**Required action:** Each of the records must appear again, exactly as it was written.

**Stored data:**
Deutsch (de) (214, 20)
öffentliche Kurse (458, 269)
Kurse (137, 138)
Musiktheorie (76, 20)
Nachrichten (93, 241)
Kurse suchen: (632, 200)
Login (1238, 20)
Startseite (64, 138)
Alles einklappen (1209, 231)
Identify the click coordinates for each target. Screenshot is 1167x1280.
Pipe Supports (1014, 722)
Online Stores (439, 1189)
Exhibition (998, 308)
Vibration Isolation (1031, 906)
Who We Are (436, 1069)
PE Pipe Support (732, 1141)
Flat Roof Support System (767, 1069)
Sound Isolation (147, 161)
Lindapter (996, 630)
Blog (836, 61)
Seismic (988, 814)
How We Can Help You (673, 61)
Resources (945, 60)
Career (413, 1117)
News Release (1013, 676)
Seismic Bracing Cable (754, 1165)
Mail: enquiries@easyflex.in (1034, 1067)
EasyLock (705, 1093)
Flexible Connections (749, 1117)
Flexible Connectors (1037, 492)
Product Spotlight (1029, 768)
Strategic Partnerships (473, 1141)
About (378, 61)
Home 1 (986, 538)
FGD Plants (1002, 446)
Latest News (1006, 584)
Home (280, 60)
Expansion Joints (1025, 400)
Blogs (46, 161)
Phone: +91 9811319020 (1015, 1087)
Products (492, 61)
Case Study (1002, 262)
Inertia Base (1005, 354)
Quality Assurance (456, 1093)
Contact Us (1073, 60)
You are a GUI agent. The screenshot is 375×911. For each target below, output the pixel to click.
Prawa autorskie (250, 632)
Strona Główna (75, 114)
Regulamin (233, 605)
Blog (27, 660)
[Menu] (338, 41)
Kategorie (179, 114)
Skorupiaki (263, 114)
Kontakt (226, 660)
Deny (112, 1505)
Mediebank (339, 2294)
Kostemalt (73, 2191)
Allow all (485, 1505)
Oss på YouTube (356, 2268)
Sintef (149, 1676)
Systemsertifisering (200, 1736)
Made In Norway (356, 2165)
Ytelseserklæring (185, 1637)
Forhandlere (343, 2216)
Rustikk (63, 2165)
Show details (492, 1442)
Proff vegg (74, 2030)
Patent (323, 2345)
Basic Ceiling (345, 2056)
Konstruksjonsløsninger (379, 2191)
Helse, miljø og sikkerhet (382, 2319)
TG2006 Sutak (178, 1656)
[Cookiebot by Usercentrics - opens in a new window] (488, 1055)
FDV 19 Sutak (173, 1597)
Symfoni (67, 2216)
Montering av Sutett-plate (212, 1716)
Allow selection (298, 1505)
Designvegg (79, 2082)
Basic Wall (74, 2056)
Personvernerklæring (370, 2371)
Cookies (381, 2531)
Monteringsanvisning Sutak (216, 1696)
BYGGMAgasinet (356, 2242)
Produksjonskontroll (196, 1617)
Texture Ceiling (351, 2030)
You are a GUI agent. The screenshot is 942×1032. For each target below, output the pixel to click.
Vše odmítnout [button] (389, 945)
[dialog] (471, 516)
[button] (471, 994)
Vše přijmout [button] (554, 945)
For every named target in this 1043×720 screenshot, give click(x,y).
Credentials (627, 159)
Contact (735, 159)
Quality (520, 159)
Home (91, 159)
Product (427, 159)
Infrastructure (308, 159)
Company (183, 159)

**Task solution:**
Deutsch (de) (214, 20)
öffentliche Kurse (458, 269)
Kurse (137, 138)
Musiktheorie (76, 20)
Nachrichten (93, 241)
Kurse suchen: (632, 200)
Login (1238, 20)
Startseite (64, 138)
Alles einklappen (1209, 231)
Identify the click coordinates for each target. Screenshot is 1167x1280.
Pipe Supports (1014, 722)
Online Stores (439, 1189)
Exhibition (998, 308)
Vibration Isolation (1031, 906)
Who We Are (436, 1069)
PE Pipe Support (732, 1141)
Flat Roof Support System (767, 1069)
Sound Isolation (147, 161)
Lindapter (996, 630)
Blog (836, 61)
Seismic (988, 814)
How We Can Help You (673, 61)
Resources (945, 60)
Career (413, 1117)
News Release (1013, 676)
Seismic Bracing Cable (754, 1165)
Mail: enquiries@easyflex.in (1034, 1067)
EasyLock (705, 1093)
Flexible Connections (749, 1117)
Flexible Connectors (1037, 492)
Product Spotlight (1029, 768)
Strategic Partnerships (473, 1141)
About (378, 61)
Home 1 (986, 538)
FGD Plants (1002, 446)
Latest News (1006, 584)
Home (280, 60)
Expansion Joints (1025, 400)
Blogs (46, 161)
Phone: +91 9811319020 (1015, 1087)
Products (492, 61)
Case Study (1002, 262)
Inertia Base (1005, 354)
Quality Assurance (456, 1093)
Contact Us (1073, 60)
You are a GUI agent. The screenshot is 375×911. For each target below, output the pixel to click.
Prawa autorskie (250, 632)
Strona Główna (75, 114)
Regulamin (233, 605)
Blog (27, 660)
[Menu] (338, 41)
Kategorie (179, 114)
Skorupiaki (263, 114)
Kontakt (226, 660)
Deny (112, 1505)
Mediebank (339, 2294)
Kostemalt (73, 2191)
Allow all (485, 1505)
Oss på YouTube (356, 2268)
Sintef (149, 1676)
Systemsertifisering (200, 1736)
Made In Norway (356, 2165)
Ytelseserklæring (185, 1637)
Forhandlere (343, 2216)
Rustikk (63, 2165)
Show details (492, 1442)
Proff vegg (74, 2030)
Patent (323, 2345)
Basic Ceiling (345, 2056)
Konstruksjonsløsninger (379, 2191)
Helse, miljø og sikkerhet (382, 2319)
TG2006 Sutak (178, 1656)
[Cookiebot by Usercentrics - opens in a new window] (488, 1055)
FDV 19 Sutak (173, 1597)
Symfoni (67, 2216)
Montering av Sutett-plate (212, 1716)
Allow selection (298, 1505)
Designvegg (79, 2082)
Basic Wall (74, 2056)
Personvernerklæring (370, 2371)
Cookies (381, 2531)
Monteringsanvisning Sutak (216, 1696)
BYGGMAgasinet (356, 2242)
Produksjonskontroll (196, 1617)
Texture Ceiling (351, 2030)
You are a GUI agent. The screenshot is 942×1032. For each target below, output the pixel to click.
Vše odmítnout [button] (389, 945)
[dialog] (471, 516)
[button] (471, 994)
Vše přijmout [button] (554, 945)
For every named target in this 1043×720 screenshot, give click(x,y).
Credentials (627, 159)
Contact (735, 159)
Quality (520, 159)
Home (91, 159)
Product (427, 159)
Infrastructure (308, 159)
Company (183, 159)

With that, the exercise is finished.